#### [Task inputs]
........

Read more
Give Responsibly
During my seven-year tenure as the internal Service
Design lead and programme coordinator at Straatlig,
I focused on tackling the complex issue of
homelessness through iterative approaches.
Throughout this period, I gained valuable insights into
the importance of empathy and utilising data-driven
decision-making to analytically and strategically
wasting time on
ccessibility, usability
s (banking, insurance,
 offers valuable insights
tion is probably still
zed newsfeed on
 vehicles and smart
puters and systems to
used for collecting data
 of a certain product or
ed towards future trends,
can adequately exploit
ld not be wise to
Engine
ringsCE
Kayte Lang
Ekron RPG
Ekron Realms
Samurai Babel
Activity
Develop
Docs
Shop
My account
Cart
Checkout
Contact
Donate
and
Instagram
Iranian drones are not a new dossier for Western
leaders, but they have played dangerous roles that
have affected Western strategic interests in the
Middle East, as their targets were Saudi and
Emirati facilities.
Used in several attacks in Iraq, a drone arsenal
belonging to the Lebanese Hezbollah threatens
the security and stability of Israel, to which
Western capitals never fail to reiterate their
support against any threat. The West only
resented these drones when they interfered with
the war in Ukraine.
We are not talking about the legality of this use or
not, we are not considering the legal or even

........

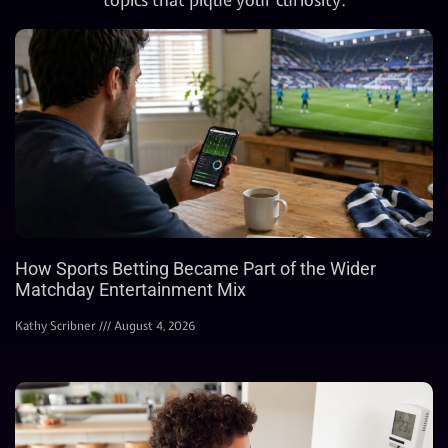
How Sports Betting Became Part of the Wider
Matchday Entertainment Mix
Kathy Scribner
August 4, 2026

........

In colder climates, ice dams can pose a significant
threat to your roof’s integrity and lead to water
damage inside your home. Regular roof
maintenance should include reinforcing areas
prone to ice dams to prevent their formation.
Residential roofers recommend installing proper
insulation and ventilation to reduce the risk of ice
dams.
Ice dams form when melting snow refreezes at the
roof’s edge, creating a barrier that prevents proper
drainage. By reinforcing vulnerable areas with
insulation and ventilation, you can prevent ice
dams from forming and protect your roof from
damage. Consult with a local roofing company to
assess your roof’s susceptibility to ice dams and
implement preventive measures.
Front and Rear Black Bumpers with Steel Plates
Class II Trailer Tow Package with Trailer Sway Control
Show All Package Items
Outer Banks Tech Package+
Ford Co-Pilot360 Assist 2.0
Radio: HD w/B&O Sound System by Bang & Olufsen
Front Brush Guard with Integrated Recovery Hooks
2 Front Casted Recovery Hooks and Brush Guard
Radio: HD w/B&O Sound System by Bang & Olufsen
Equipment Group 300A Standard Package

........

#### [About this task]
Go through the entries above and pull out each line with "when" in it.

#### [Problem solution]
resented these drones when they interfered with
Ice dams form when melting snow refreezes at the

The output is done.